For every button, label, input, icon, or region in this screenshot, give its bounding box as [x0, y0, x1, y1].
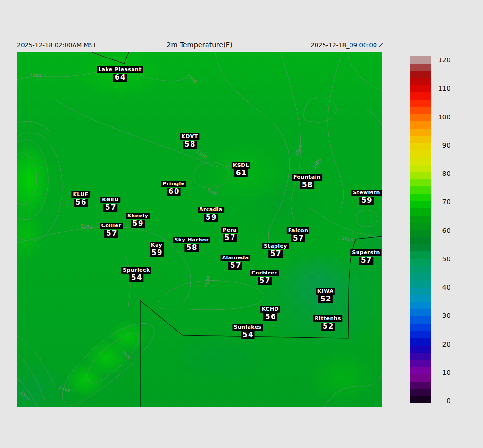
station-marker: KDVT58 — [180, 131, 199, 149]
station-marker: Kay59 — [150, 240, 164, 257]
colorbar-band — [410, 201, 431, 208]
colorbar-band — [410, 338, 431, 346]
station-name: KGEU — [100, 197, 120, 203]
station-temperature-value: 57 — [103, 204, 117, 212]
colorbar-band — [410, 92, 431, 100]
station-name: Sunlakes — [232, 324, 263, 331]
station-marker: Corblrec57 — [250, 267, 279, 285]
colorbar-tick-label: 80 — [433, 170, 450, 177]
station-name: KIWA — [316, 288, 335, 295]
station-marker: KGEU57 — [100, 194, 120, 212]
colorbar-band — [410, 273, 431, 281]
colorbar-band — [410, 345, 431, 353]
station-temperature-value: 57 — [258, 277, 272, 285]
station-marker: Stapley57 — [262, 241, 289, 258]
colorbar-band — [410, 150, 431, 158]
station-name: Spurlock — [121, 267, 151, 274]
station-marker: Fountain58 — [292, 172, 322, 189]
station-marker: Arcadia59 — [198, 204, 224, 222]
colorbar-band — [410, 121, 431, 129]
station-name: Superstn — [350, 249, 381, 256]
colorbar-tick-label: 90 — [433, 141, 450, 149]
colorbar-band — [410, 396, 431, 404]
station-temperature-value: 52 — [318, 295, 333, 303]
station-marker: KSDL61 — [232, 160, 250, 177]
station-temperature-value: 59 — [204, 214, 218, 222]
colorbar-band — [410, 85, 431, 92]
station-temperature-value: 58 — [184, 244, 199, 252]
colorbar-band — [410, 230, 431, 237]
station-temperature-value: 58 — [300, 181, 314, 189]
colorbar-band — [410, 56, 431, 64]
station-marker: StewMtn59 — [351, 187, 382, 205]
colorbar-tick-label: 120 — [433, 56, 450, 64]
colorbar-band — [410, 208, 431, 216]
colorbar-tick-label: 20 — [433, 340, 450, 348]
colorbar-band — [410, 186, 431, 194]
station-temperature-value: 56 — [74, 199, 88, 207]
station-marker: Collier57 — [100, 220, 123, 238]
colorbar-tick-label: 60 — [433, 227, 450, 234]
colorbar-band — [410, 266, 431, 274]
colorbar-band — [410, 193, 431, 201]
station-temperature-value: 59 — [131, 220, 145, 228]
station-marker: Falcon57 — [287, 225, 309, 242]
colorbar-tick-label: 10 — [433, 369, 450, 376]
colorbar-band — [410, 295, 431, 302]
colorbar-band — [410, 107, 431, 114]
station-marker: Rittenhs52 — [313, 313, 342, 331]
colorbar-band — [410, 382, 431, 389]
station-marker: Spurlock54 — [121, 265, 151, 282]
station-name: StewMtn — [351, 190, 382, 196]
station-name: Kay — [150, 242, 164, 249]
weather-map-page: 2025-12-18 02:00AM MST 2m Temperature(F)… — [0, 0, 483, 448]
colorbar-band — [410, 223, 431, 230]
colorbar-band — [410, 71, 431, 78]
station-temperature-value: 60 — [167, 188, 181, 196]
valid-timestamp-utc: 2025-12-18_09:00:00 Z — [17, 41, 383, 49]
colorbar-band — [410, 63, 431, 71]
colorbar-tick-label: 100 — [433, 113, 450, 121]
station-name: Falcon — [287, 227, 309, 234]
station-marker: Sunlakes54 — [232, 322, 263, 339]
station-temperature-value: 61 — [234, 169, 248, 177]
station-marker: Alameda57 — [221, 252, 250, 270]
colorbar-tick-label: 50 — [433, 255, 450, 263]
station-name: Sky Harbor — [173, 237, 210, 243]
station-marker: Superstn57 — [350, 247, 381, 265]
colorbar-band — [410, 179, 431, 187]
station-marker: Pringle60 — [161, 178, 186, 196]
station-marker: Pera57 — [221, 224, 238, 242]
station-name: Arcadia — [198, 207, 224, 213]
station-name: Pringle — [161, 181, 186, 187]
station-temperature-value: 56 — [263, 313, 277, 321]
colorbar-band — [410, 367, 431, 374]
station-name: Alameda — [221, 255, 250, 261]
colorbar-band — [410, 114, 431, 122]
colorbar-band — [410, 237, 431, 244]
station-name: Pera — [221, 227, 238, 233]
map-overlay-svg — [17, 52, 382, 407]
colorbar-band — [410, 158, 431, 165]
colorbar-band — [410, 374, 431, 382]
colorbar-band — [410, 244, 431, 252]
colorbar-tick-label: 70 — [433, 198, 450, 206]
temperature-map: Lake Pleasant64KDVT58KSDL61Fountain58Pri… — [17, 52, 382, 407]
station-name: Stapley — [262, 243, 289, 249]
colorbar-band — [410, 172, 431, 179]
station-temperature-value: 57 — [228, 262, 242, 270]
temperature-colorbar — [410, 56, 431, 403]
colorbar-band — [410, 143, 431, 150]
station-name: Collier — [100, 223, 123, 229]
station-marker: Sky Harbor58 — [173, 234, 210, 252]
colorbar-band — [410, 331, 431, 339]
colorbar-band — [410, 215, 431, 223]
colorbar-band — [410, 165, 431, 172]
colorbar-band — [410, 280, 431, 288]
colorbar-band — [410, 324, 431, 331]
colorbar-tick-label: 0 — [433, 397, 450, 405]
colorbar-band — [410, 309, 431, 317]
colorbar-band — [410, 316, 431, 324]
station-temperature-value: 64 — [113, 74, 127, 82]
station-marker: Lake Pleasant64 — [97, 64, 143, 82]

====

**Problem:** Everything in the material above is to be reproduced exactly, pictures aside.

**Written solution:**
For every button, label, input, icon, or region in this screenshot, give its bounding box as [x0, y0, x1, y1].
station-marker: KDVT58 — [180, 131, 199, 149]
station-marker: Kay59 — [150, 240, 164, 257]
colorbar-band — [410, 201, 431, 208]
colorbar-band — [410, 338, 431, 346]
station-name: KGEU — [100, 197, 120, 203]
station-temperature-value: 57 — [103, 204, 117, 212]
colorbar-band — [410, 92, 431, 100]
station-name: Sunlakes — [232, 324, 263, 331]
station-marker: Corblrec57 — [250, 267, 279, 285]
colorbar-tick-label: 80 — [433, 170, 450, 177]
station-name: KIWA — [316, 288, 335, 295]
station-marker: KGEU57 — [100, 194, 120, 212]
colorbar-band — [410, 273, 431, 281]
colorbar-band — [410, 345, 431, 353]
station-temperature-value: 57 — [258, 277, 272, 285]
station-marker: Stapley57 — [262, 241, 289, 258]
colorbar-band — [410, 150, 431, 158]
station-name: Spurlock — [121, 267, 151, 274]
station-marker: Fountain58 — [292, 172, 322, 189]
station-marker: Arcadia59 — [198, 204, 224, 222]
colorbar-band — [410, 121, 431, 129]
station-name: Superstn — [350, 249, 381, 256]
colorbar-tick-label: 90 — [433, 141, 450, 149]
colorbar-band — [410, 396, 431, 404]
station-temperature-value: 52 — [318, 295, 333, 303]
station-marker: KSDL61 — [232, 160, 250, 177]
station-temperature-value: 59 — [204, 214, 218, 222]
colorbar-band — [410, 85, 431, 92]
station-temperature-value: 58 — [184, 244, 199, 252]
colorbar-band — [410, 230, 431, 237]
station-temperature-value: 58 — [300, 181, 314, 189]
colorbar-band — [410, 56, 431, 64]
station-marker: StewMtn59 — [351, 187, 382, 205]
colorbar-tick-label: 120 — [433, 56, 450, 64]
colorbar-band — [410, 208, 431, 216]
colorbar-tick-label: 20 — [433, 340, 450, 348]
colorbar-band — [410, 186, 431, 194]
station-temperature-value: 56 — [74, 199, 88, 207]
station-marker: Collier57 — [100, 220, 123, 238]
colorbar-tick-label: 60 — [433, 227, 450, 234]
colorbar-band — [410, 266, 431, 274]
colorbar-band — [410, 193, 431, 201]
station-temperature-value: 59 — [131, 220, 145, 228]
station-marker: Falcon57 — [287, 225, 309, 242]
colorbar-tick-label: 10 — [433, 369, 450, 376]
colorbar-band — [410, 295, 431, 302]
colorbar-band — [410, 107, 431, 114]
station-marker: Rittenhs52 — [313, 313, 342, 331]
colorbar-band — [410, 382, 431, 389]
station-marker: Spurlock54 — [121, 265, 151, 282]
station-name: StewMtn — [351, 190, 382, 196]
station-name: Kay — [150, 242, 164, 249]
weather-map-page: 2025-12-18 02:00AM MST 2m Temperature(F)… — [0, 0, 483, 448]
colorbar-band — [410, 223, 431, 230]
colorbar-band — [410, 71, 431, 78]
station-temperature-value: 60 — [167, 188, 181, 196]
valid-timestamp-utc: 2025-12-18_09:00:00 Z — [17, 41, 383, 49]
colorbar-band — [410, 63, 431, 71]
colorbar-tick-label: 100 — [433, 113, 450, 121]
station-name: Falcon — [287, 227, 309, 234]
station-marker: Sunlakes54 — [232, 322, 263, 339]
station-temperature-value: 61 — [234, 169, 248, 177]
station-marker: Alameda57 — [221, 252, 250, 270]
colorbar-tick-label: 50 — [433, 255, 450, 263]
station-name: Sky Harbor — [173, 237, 210, 243]
station-marker: Superstn57 — [350, 247, 381, 265]
colorbar-band — [410, 179, 431, 187]
station-marker: Pringle60 — [161, 178, 186, 196]
station-marker: Pera57 — [221, 224, 238, 242]
station-name: Arcadia — [198, 207, 224, 213]
station-name: Pringle — [161, 181, 186, 187]
station-temperature-value: 56 — [263, 313, 277, 321]
colorbar-band — [410, 367, 431, 374]
station-name: Alameda — [221, 255, 250, 261]
colorbar-band — [410, 114, 431, 122]
colorbar-band — [410, 237, 431, 244]
station-name: Pera — [221, 227, 238, 233]
map-overlay-svg — [17, 52, 382, 407]
colorbar-band — [410, 158, 431, 165]
colorbar-band — [410, 374, 431, 382]
colorbar-band — [410, 244, 431, 252]
colorbar-tick-label: 70 — [433, 198, 450, 206]
temperature-map: Lake Pleasant64KDVT58KSDL61Fountain58Pri… — [17, 52, 382, 407]
station-name: Stapley — [262, 243, 289, 249]
colorbar-band — [410, 172, 431, 179]
station-temperature-value: 57 — [228, 262, 242, 270]
temperature-colorbar — [410, 56, 431, 403]
colorbar-band — [410, 143, 431, 150]
station-name: Collier — [100, 223, 123, 229]
station-marker: Sky Harbor58 — [173, 234, 210, 252]
colorbar-band — [410, 331, 431, 339]
colorbar-band — [410, 215, 431, 223]
colorbar-band — [410, 165, 431, 172]
colorbar-band — [410, 280, 431, 288]
colorbar-band — [410, 324, 431, 331]
colorbar-tick-label: 0 — [433, 397, 450, 405]
colorbar-band — [410, 309, 431, 317]
colorbar-band — [410, 316, 431, 324]
station-temperature-value: 64 — [113, 74, 127, 82]
station-marker: Lake Pleasant64 — [97, 64, 143, 82]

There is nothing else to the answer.